Während der Volksstimme-Bank-Tour durch die Hansestadt fällt auf, dass es ganz verschiedene Ausführungen davon gibt: kühl wirkende aus Edelstahl, einige mit Sitzstangen und andere mit puristischen Sitzflächen ohne Lehnen.

Graffiti und Zerstörung sind Probleme

Für die Aufstellung, Wartung und Reparatur ist das Amt für Technische Dienste im Rathaus zuständig. All die Arbeiten „werden deshalb durch die Mitarbeiter des städtischen Bauhofs erledigt, der diesem Amt zuzuordnen ist“, so der Pressesprecher. Und Reparaturen seien keine Seltenheit. „Schmierereien und Beschädigungen sind das Hauptproblem. Oft wird von einigen Halbstarken versucht, einzelne Bohlen herauszubrechen, oder gar gleich die ganze Bank angezündet“, sagt Fischbach. „Graffiti in sämtlichen Ausführungen sind ein weiteres Ärgernis.“ Immerhin sei noch keine Bank gestohlen worden.

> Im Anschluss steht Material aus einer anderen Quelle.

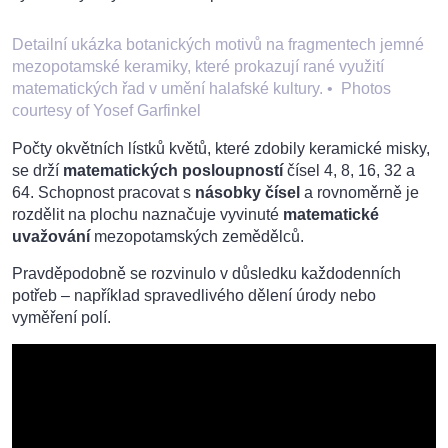
Detailní ukázka botanických motivů na fragmentech jemné
mezopotamské keramiky, které prokazují rané využití
matematických řad v umění halafské kultury.
•
Photos
courtesy of Yosef Garfinkel
Počty okvětních lístků květů, které zdobily keramické misky,
se drží
matematických posloupností
čísel 4, 8, 16, 32 a
64. Schopnost pracovat s
násobky čísel
a rovnoměrně je
rozdělit na plochu naznačuje vyvinuté
matematické
uvažování
mezopotamských zemědělců.
Pravděpodobně se rozvinulo v důsledku každodenních
potřeb – například spravedlivého dělení úrody nebo
vyměření polí.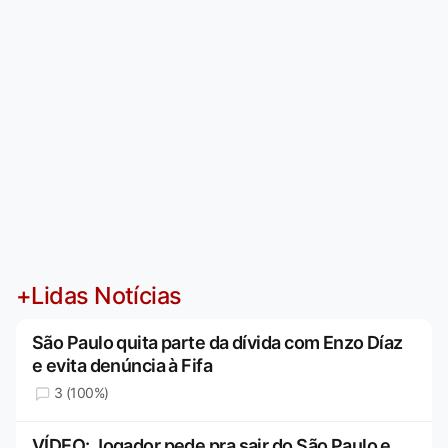
+Lidas Notícias
São Paulo quita parte da dívida com Enzo Díaz
e evita denúncia à Fifa
3 (100%)
VÍDEO: Jogador pede pra sair do São Paulo e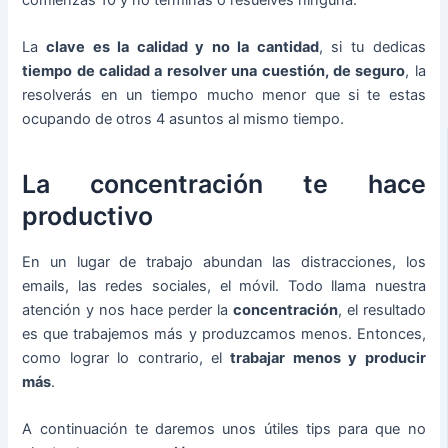
La
clave es la calidad y no la cantidad
, si tu dedicas
tiempo de calidad a resolver una cuestión, de seguro
, la
resolverás en un tiempo mucho menor que si te estas
ocupando de otros 4 asuntos al mismo tiempo.
La concentración te hace
productivo
En un lugar de trabajo abundan las distracciones, los
emails, las redes sociales, el móvil. Todo llama nuestra
atención y nos hace perder la
concentración
, el resultado
es que trabajemos más y produzcamos menos. Entonces,
como lograr lo contrario, el
trabajar menos y producir
más
.
A continuación te daremos unos útiles tips para que no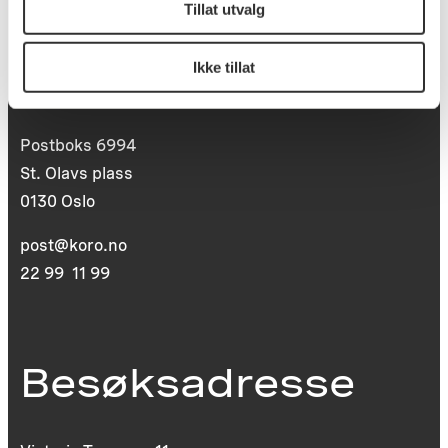
Tillat utvalg
Postadresse
Ikke tillat
Postboks 6994
St. Olavs plass
0130 Oslo
post@koro.no
22 99 11 99
Besøksadresse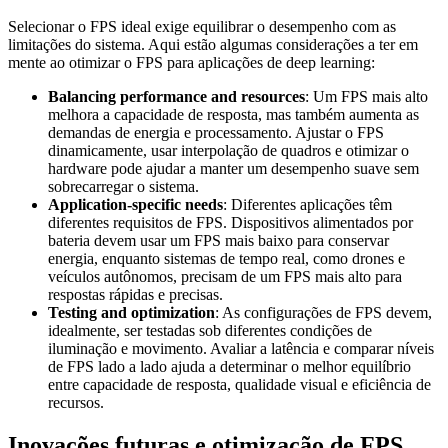
Selecionar o FPS ideal exige equilibrar o desempenho com as
limitações do sistema. Aqui estão algumas considerações a ter em
mente ao otimizar o FPS para aplicações de deep learning:
Balancing performance and resources
: Um FPS mais alto
melhora a capacidade de resposta, mas também aumenta as
demandas de energia e processamento. Ajustar o FPS
dinamicamente, usar interpolação de quadros e otimizar o
hardware pode ajudar a manter um desempenho suave sem
sobrecarregar o sistema.
Application-specific needs
: Diferentes aplicações têm
diferentes requisitos de FPS. Dispositivos alimentados por
bateria devem usar um FPS mais baixo para conservar
energia, enquanto sistemas de tempo real, como drones e
veículos autônomos, precisam de um FPS mais alto para
respostas rápidas e precisas.
Testing and optimization
: As configurações de FPS devem,
idealmente, ser testadas sob diferentes condições de
iluminação e movimento. Avaliar a latência e comparar níveis
de FPS lado a lado ajuda a determinar o melhor equilíbrio
entre capacidade de resposta, qualidade visual e eficiência de
recursos.
Inovações futuras e otimização de FPS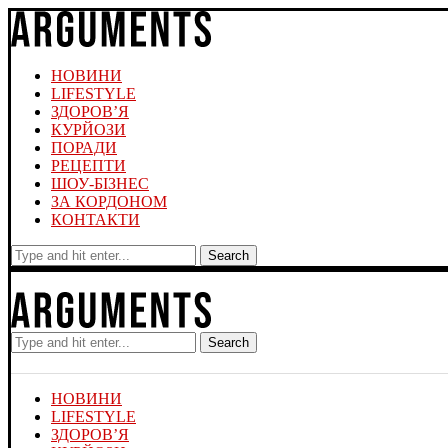
НОВИНИ
LIFESTYLE
ЗДОРОВ’Я
КУРЙОЗИ
ПОРАДИ
РЕЦЕПТИ
ШОУ-БІЗНЕС
ЗА КОРДОНОМ
КОНТАКТИ
Search
Search
НОВИНИ
LIFESTYLE
ЗДОРОВ’Я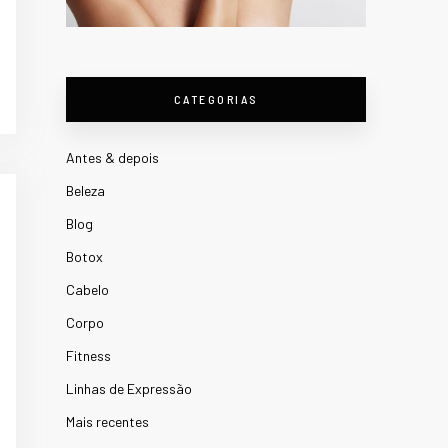
CATEGORIAS
Antes & depois
Beleza
Blog
Botox
Cabelo
Corpo
Fitness
Linhas de Expressão
Mais recentes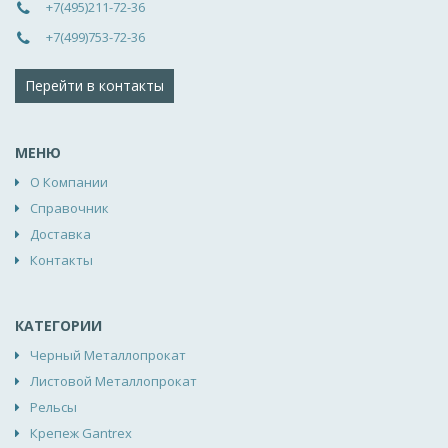
+7(495)211-72-36
+7(499)753-72-36
Перейти в контакты
МЕНЮ
О Компании
Справочник
Доставка
Контакты
КАТЕГОРИИ
Черный Металлопрокат
Листовой Металлопрокат
Рельсы
Крепеж Gantrex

Der Vandalismus führte zuletzt sogar zur Entfernung von Bänken unter der Pergola am Stadtsee. Von einstmals fünf Bänken steht nur noch eine Sitzgelegenheit. Damit scheint dieser Platz nicht mehr sehr beliebt zu sein: Einsam und allein steht dort eine Bank, gesäumt von Graffiti.

Begegnungsort: Stadtsee

„Früher saßen wir mit Bekannten und Nachbarn immer unter der Pergola“, sagt Waltraut Prange aus Stendal. „Aber als die Bänke weg waren, reichte der Platz für uns nicht mehr aus. Da haben wir überlegt, ob wir zusammenlegen und eine neue Bank kaufen, um sie dazu zu stellen“, sagt die Rentnerin mit einem Lachen.

Doch es gibt einen Lichtblick für die Pergola: Bis zum Frühjahr 2021 sollen die fehlenden Bänke wieder an Ort und Stelle stehen. Bis dahin sitzt Waltraut Prange eben auf einer anderen Bank am Stadtsee. „Durch die Corona-Beschränkungen können wir alle ja sowieso nicht mehr zusammenkommen“, sagt sie und fügt mit einen Fingerzeig auf ihre Freundin Edith Woldt hinzu: „Jetzt treffen wir uns fast täglich zu zweit hier.“

Für beide Frauen liege der Stadtsee nur wenige hundert Meter von ihrem Zuhause entfernt und habe der Treff im Freien auch Vorzüge: Stetig grüßen sie vorbeiradelnde Nachbarn und Spaziergänger mit Hund. „Hier kennt man sich eben“, sagt Waltraut Prange – glücklich, an einem ihrer Lieblingsorte zu sein.